#### [Task description]
All lines from the one holding "der Abdeckung hinzu;" down to the last line of the entries are to be reproduced exactly, with no other lines.

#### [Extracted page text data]
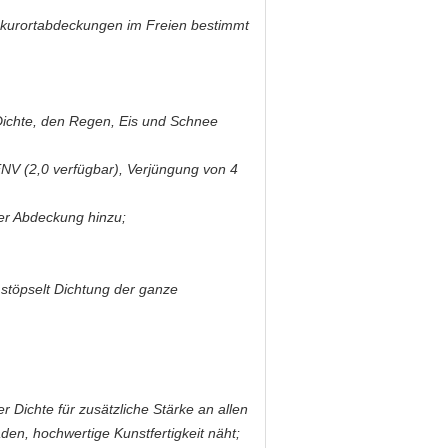
dekurortabdeckungen im Freien bestimmt
Dichte, den Regen, Eis und Schnee
NV (2,0 verfügbar), Verjüngung von 4
der Abdeckung hinzu;
 stöpselt Dichtung der ganze
 Dichte für zusätzliche Stärke an allen
en, hochwertige Kunstfertigkeit näht;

#### [Solution for this exercise]
der Abdeckung hinzu;
 stöpselt Dichtung der ganze
 Dichte für zusätzliche Stärke an allen
en, hochwertige Kunstfertigkeit näht;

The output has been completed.